### What needs to be done
Return only these lines, exactly: the one containing "حبوبات و سویا" and every line after it in the listing.
----------------
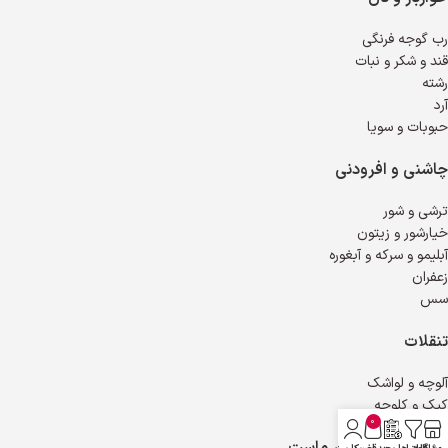
رب گوجه فرنگی
قند و شکر و نبات
رشته
آرد
حبوبات و سویا
چاشنی و افرودنی
ترشی و شور
خیارشور و زیتون
آبلیمو و سرکه و آبغوره
زعفران
سس
تنقلات
آلوچه و لواشک
کیک و کلوچه
0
----------------
### Expected answer
حبوبات و سویا
چاشنی و افرودنی
ترشی و شور
خیارشور و زیتون
آبلیمو و سرکه و آبغوره
زعفران
سس
تنقلات
آلوچه و لواشک
کیک و کلوچه
0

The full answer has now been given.